Cisco has rushed a patch for a brute-force denial-of-service (DoS) vulnerability in its VPN that is being actively exploited within the wild.
The medium-severity bug (CVE-2024-20481, CVSS 5.8) resides within the Distant Entry VPN (RAVPN) discovered within the Cisco Adaptive Safety Equipment (ASA) and Cisco Firepower Menace Protection (FTD) software program.
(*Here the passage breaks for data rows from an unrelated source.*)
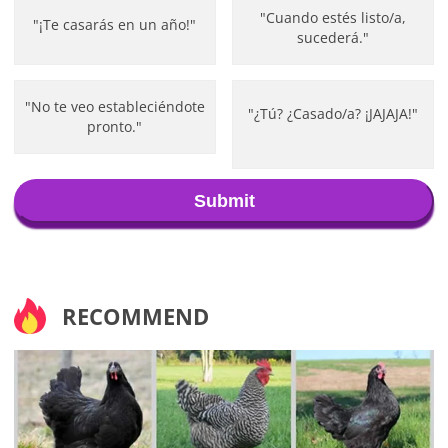
"Cuando estés listo/a,
"¡Te casarás en un año!"
sucederá."
"No te veo estableciéndote
"¿Tú? ¿Casado/a? ¡JAJAJA!"
pronto."
Submit
RECOMMEND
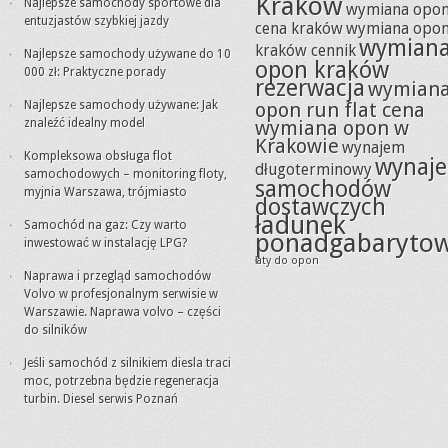
Kraków
Najlepsze samochody sportowe dla
wymiana opo
entuzjastów szybkiej jazdy
cena kraków
wymiana opo
wymian
kraków cennik
Najlepsze samochody używane do 10
opon kraków
000 zł: Praktyczne porady
rezerwacja
wymian
Najlepsze samochody używane: Jak
opon run flat cena
znaleźć idealny model
wymiana opon w
Krakowie
wynajem
Kompleksowa obsługa flot
wynaj
długoterminowy
samochodowych – monitoring floty,
samochodów
myjnia Warszawa, trójmiasto
dostawczych
ładunek
Samochód na gaz: Czy warto
ponadgabaryto
inwestować w instalację LPG?
łaty do opon
Naprawa i przegląd samochodów
Volvo w profesjonalnym serwisie w
Warszawie. Naprawa volvo – części
do silników
Jeśli samochód z silnikiem diesla traci
moc, potrzebna będzie regeneracja
turbin. Diesel serwis Poznań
If exploited, it may enable an unauthenticated, distant attacker to trigger a DoS and disruptions inside the RAVPN.
In keeping with Cisco’s advisory on the flaw, the vulnerability might be exploited for useful resource exhaustion by sending a mass variety of VPN authentication requests to an affected machine, as a cyberattacker would do in an automatic brute-force or password-spray assault.
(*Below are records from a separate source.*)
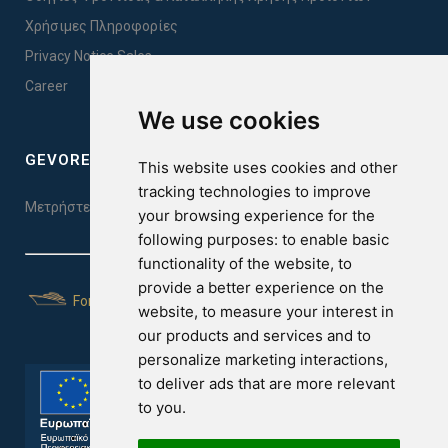
Χρήσιμες Πληροφορίες
Privacy Notice Sales
Career
We use cookies
GEVOREST SLEEP QUALITY INDEX
This website uses cookies and other
tracking technologies to improve
Μετρήστε την ποιότητα του ύπνου σας. Κάντε το τεστ εδώ!
your browsing experience for the
following purposes:
to enable basic
functionality of the website
,
to
provide a better experience on the
For Yachts
website
,
to measure your interest in
our products and services and to
personalize marketing interactions
,
to deliver ads that are more relevant
to you
.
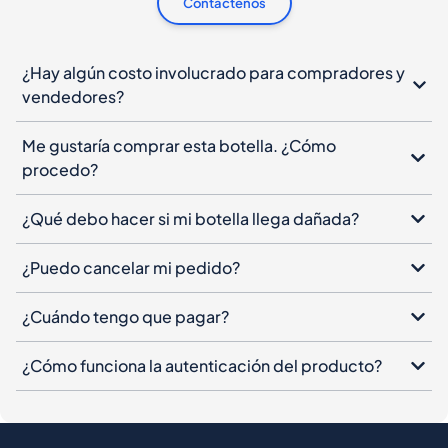
Contáctenos
¿Hay algún costo involucrado para compradores y
vendedores?
Me gustaría comprar esta botella. ¿Cómo
procedo?
¿Qué debo hacer si mi botella llega dañada?
¿Puedo cancelar mi pedido?
¿Cuándo tengo que pagar?
¿Cómo funciona la autenticación del producto?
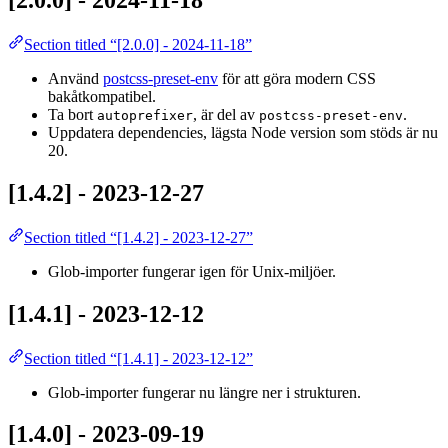
[2.0.0] - 2024-11-18
Section titled “[2.0.0] - 2024-11-18”
Använd
postcss-preset-env
för att göra modern CSS
bakåtkompatibel.
Ta bort
, är del av
.
autoprefixer
postcss-preset-env
Uppdatera dependencies, lägsta Node version som stöds är nu
20.
[1.4.2] - 2023-12-27
Section titled “[1.4.2] - 2023-12-27”
Glob-importer fungerar igen för Unix-miljöer.
[1.4.1] - 2023-12-12
Section titled “[1.4.1] - 2023-12-12”
Glob-importer fungerar nu längre ner i strukturen.
[1.4.0] - 2023-09-19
“Relying on the affect of the assault, a reload of the machine could also be required to revive the RAVPN service,” Cisco mentioned in its report. “Companies that aren’t associated to VPN will not be affected.”
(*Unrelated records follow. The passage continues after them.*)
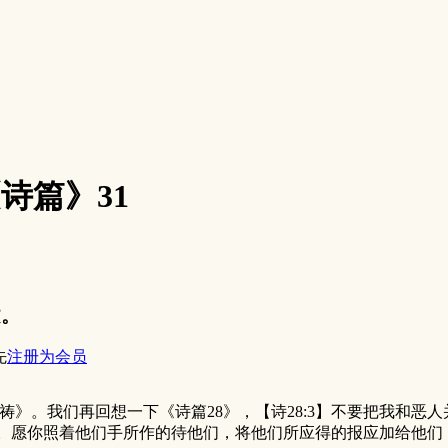
《诗篇》31
文。
先
注册为会员
》。我们再回想一下《诗篇28》，【诗28:3】不要把我和恶
们。愿你照着他们手所作的待他们，将他们所应得的报应加给他们【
Cisco has launched software program updates to assist mitigate the vulnerability, however it notes that there aren’t any different workarounds for the bug.
It does present suggestions for evading password-spray assaults, together with enabling logging, configuring risk detecting for distant entry VPN providers, making use of hardening measures, and manually blocking connection makes an attempt from unauthorized sources.